Heights seeks to halt smart meter installation

Times-Herald Newspapers

The Dearborn Heights City Council passed a resolution to the Michigan Public Service Commission, hoping to make the lives of some of their residents a little easier.

The Council voted 5-1 in favor of a resolution by Councilwoman Janet Badalow to ask the MPSC to put a moratorium on the installation of the DTE Energy smart meter within the city limits until further notice.

Badalow addressed the resolution in a letter addressed to MPSC on March 29. The next step is for MPSC to decide to place the resolution on their next City Council meeting.

The meters, also known as Advanced Metering Infrastructure, are digital blue-faced meters that are the future replacement of natural gas and electrical meters. The AMI project plans to replace 2.6 million electric meters, modify 1.3 million natural gas meters with a remote-reading module.

The full conversion will occur in phases in the eight- to 10-year range, according to DTE officials.There is also an opt-out program for those who do want the meters, even though the details have not been fully formed, Bob Zuckakis, program manager for the AMI installation, said during a previous study session in the Council Chambers.

Some of the concerns against the smart meters brought to the Council by residents during an earlier study session were potential health risks to a girl’s reproductive organs, along with negative effects to those with pace makers.

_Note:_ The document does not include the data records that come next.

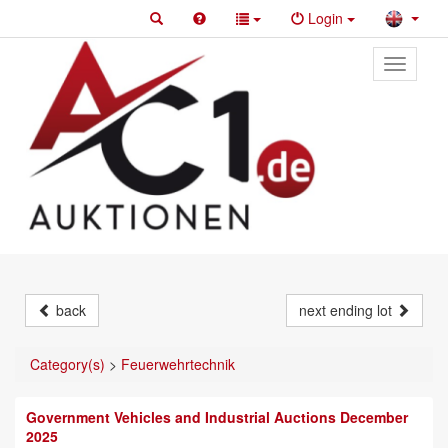
Login
Toggle
primary
navigati
back
next ending lot
Category(s)
>
Feuerwehrtechnik
Government Vehicles and Industrial Auctions December
2025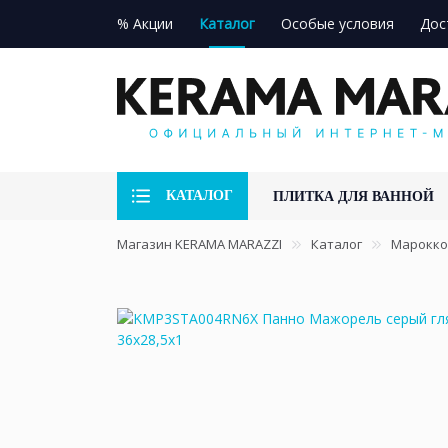
% Акции
Каталог
Особые условия
Дос
КАТАЛОГ
ПЛИТКА ДЛЯ ВАННОЙ
Магазин KERAMA MARAZZI
Каталог
Марокко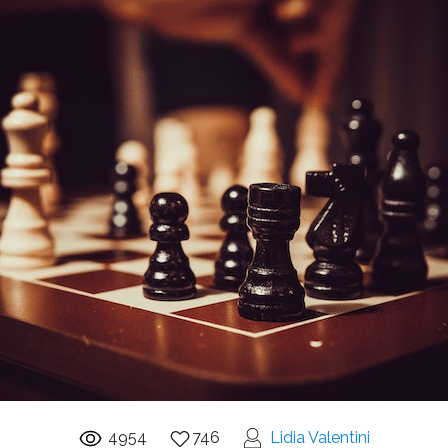
4954
746
Lidia Valentini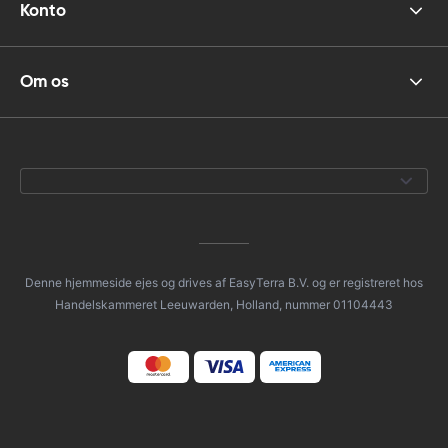
Konto
Om os
Denne hjemmeside ejes og drives af EasyTerra B.V. og er registreret hos
Handelskammeret Leeuwarden, Holland, nummer 01104443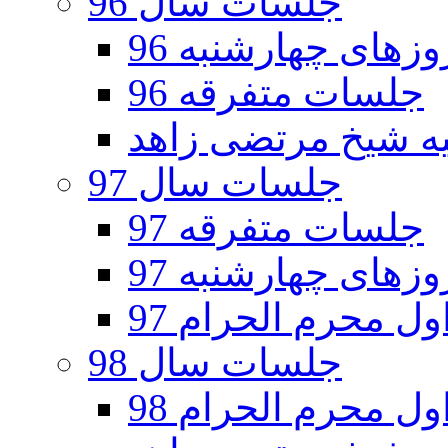
جلسات سال 96
های چهارشنبه 96
جلسات متفرقه 96
جلسات سال 97
جلسات متفرقه 97
های چهارشنبه 97
ل محرم الحرام 97
جلسات سال 98
ل محرم الحرام 98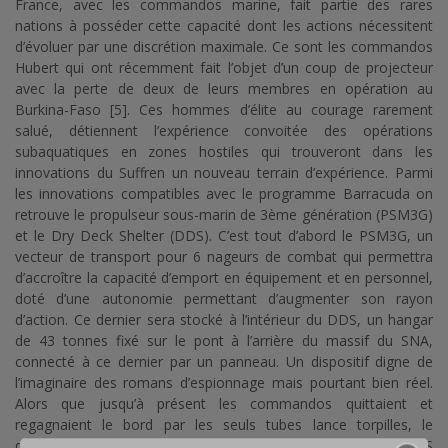
France, avec les commandos marine, fait partie des rares
nations à posséder cette capacité dont les actions nécessitent
d’évoluer par une discrétion maximale. Ce sont les commandos
Hubert qui ont récemment fait l’objet d’un coup de projecteur
avec la perte de deux de leurs membres en opération au
Burkina-Faso [5]. Ces hommes d’élite au courage rarement
salué, détiennent l’expérience convoitée des opérations
subaquatiques en zones hostiles qui trouveront dans les
innovations du Suffren un nouveau terrain d’expérience. Parmi
les innovations compatibles avec le programme Barracuda on
retrouve le propulseur sous-marin de 3ème génération (PSM3G)
et le Dry Deck Shelter (DDS). C’est tout d’abord le PSM3G, un
vecteur de transport pour 6 nageurs de combat qui permettra
d’accroître la capacité d’emport en équipement et en personnel,
doté d’une autonomie permettant d’augmenter son rayon
d’action. Ce dernier sera stocké à l’intérieur du DDS, un hangar
de 43 tonnes fixé sur le pont à l’arrière du massif du SNA,
connecté à ce dernier par un panneau. Un dispositif digne de
l’imaginaire des romans d’espionnage mais pourtant bien réel.
Alors que jusqu’à présent les commandos quittaient et
regagnaient le bord par les seuls tubes lance torpilles, le
développement et l’acquisition parallèle du PSM3G et du DDS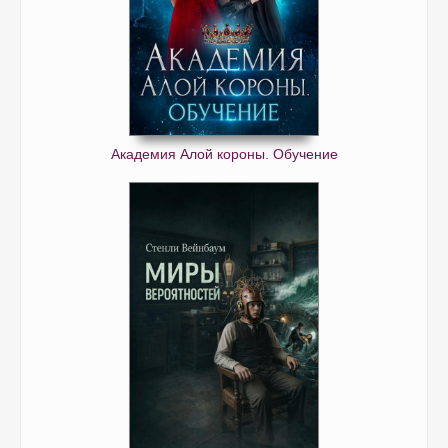
Академия Алой короны. Обучение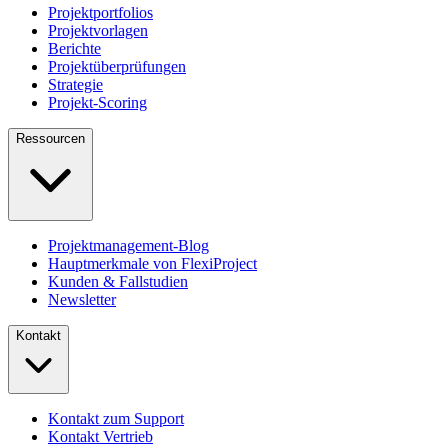
Projektportfolios
Projektvorlagen
Berichte
Projektüberprüfungen
Strategie
Projekt-Scoring
Ressourcen
Projektmanagement-Blog
Hauptmerkmale von FlexiProject
Kunden & Fallstudien
Newsletter
Kontakt
Kontakt zum Support
Kontakt Vertrieb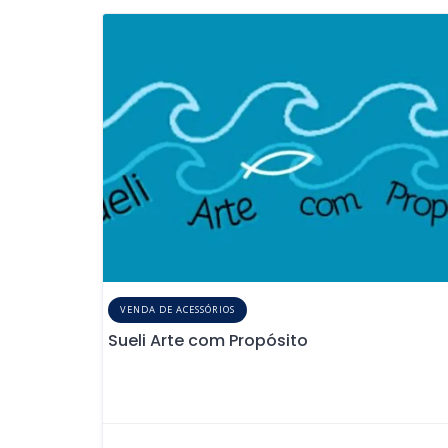
VENDA DE ACESSÓRIOS
Sueli Arte com Propósito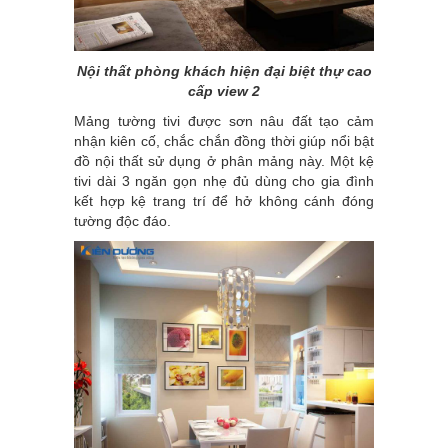
Nội thất phòng khách hiện đại biệt thự cao
cấp view 2
Mảng tường tivi được sơn nâu đất tạo cảm
nhận kiên cố, chắc chắn đồng thời giúp nổi bật
đồ nội thất sử dụng ở phân mảng này. Một kệ
tivi dài 3 ngăn gọn nhẹ đủ dùng cho gia đình
kết hợp kệ trang trí để hở không cánh đóng
tường độc đáo.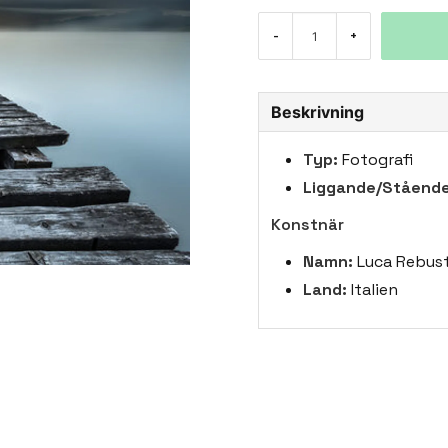
-
+
Beskrivning
Typ:
Fotografi
Liggande/Stående
Konstnär
Namn:
Luca Rebust
Land:
Italien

Another concern was that the smart meters could be effected by Wi-Fi, radio frequencies, tech phones or three-way frequencies. Another concern was loss of privacy, with some residents opining that the smart meters could invade their privacy by reading every source of energy used in the house.

The motion was carried in a 5-1 vote. Councilman Tom Berry was absent and Councilman Ned Apigian was against the resolution, saying it was “a bit much” during the meeting.

“All the Council can do is pass a resolution urging the MPSC to study the issue,” Apigian said. “It is not the Dearborn Heights City Council’s responsibility to make a symbolic resolution that doesn’t carry any weight.”